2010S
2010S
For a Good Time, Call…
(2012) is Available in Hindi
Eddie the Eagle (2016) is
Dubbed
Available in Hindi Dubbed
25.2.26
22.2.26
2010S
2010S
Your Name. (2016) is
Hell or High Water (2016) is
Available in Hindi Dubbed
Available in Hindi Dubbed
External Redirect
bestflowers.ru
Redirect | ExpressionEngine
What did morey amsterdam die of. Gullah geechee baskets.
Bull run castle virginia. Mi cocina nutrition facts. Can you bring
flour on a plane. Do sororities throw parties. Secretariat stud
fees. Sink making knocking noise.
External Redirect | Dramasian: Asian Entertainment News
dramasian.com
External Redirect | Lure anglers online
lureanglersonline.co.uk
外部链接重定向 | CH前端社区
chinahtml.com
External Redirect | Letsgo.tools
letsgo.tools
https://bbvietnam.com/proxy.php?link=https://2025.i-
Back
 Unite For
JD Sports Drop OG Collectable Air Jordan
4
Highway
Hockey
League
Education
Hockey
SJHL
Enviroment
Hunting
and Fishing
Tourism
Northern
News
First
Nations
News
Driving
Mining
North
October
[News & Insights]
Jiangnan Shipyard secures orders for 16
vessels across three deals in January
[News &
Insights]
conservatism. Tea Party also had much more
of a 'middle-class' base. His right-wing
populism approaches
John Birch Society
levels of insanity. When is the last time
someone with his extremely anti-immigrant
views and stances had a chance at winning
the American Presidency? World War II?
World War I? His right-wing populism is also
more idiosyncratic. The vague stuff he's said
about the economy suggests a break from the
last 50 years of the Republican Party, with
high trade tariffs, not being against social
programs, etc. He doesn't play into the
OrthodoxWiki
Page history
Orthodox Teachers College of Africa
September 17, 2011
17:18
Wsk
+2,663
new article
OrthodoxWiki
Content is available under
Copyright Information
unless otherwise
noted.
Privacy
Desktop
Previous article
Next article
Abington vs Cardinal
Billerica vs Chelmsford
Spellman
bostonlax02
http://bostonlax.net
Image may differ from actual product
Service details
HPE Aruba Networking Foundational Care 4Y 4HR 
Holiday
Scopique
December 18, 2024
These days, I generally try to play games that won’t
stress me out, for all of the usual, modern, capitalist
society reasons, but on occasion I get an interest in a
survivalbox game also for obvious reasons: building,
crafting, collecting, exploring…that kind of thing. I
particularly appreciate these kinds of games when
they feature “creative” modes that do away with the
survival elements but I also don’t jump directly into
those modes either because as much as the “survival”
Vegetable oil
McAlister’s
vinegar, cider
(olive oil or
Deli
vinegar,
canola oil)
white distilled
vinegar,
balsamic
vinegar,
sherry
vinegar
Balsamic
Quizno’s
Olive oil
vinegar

> **What is expected**
Write the whole of the data out again exactly as it stands.

> **Answer below**
2010S
2010S
For a Good Time, Call…
(2012) is Available in Hindi
Eddie the Eagle (2016) is
Dubbed
Available in Hindi Dubbed
25.2.26
22.2.26
2010S
2010S
Your Name. (2016) is
Hell or High Water (2016) is
Available in Hindi Dubbed
Available in Hindi Dubbed
External Redirect
bestflowers.ru
Redirect | ExpressionEngine
What did morey amsterdam die of. Gullah geechee baskets.
Bull run castle virginia. Mi cocina nutrition facts. Can you bring
flour on a plane. Do sororities throw parties. Secretariat stud
fees. Sink making knocking noise.
External Redirect | Dramasian: Asian Entertainment News
dramasian.com
External Redirect | Lure anglers online
lureanglersonline.co.uk
外部链接重定向 | CH前端社区
chinahtml.com
External Redirect | Letsgo.tools
letsgo.tools
https://bbvietnam.com/proxy.php?link=https://2025.i-
Back
 Unite For
JD Sports Drop OG Collectable Air Jordan
4
Highway
Hockey
League
Education
Hockey
SJHL
Enviroment
Hunting
and Fishing
Tourism
Northern
News
First
Nations
News
Driving
Mining
North
October
[News & Insights]
Jiangnan Shipyard secures orders for 16
vessels across three deals in January
[News &
Insights]
conservatism. Tea Party also had much more
of a 'middle-class' base. His right-wing
populism approaches
John Birch Society
levels of insanity. When is the last time
someone with his extremely anti-immigrant
views and stances had a chance at winning
the American Presidency? World War II?
World War I? His right-wing populism is also
more idiosyncratic. The vague stuff he's said
about the economy suggests a break from the
last 50 years of the Republican Party, with
high trade tariffs, not being against social
programs, etc. He doesn't play into the
OrthodoxWiki
Page history
Orthodox Teachers College of Africa
September 17, 2011
17:18
Wsk
+2,663
new article
OrthodoxWiki
Content is available under
Copyright Information
unless otherwise
noted.
Privacy
Desktop
Previous article
Next article
Abington vs Cardinal
Billerica vs Chelmsford
Spellman
bostonlax02
http://bostonlax.net
Image may differ from actual product
Service details
HPE Aruba Networking Foundational Care 4Y 4HR 
Holiday
Scopique
December 18, 2024
These days, I generally try to play games that won’t
stress me out, for all of the usual, modern, capitalist
society reasons, but on occasion I get an interest in a
survivalbox game also for obvious reasons: building,
crafting, collecting, exploring…that kind of thing. I
particularly appreciate these kinds of games when
they feature “creative” modes that do away with the
survival elements but I also don’t jump directly into
those modes either because as much as the “survival”
Vegetable oil
McAlister’s
vinegar, cider
(olive oil or
Deli
vinegar,
canola oil)
white distilled
vinegar,
balsamic
vinegar,
sherry
vinegar
Balsamic
Quizno’s
Olive oil
vinegar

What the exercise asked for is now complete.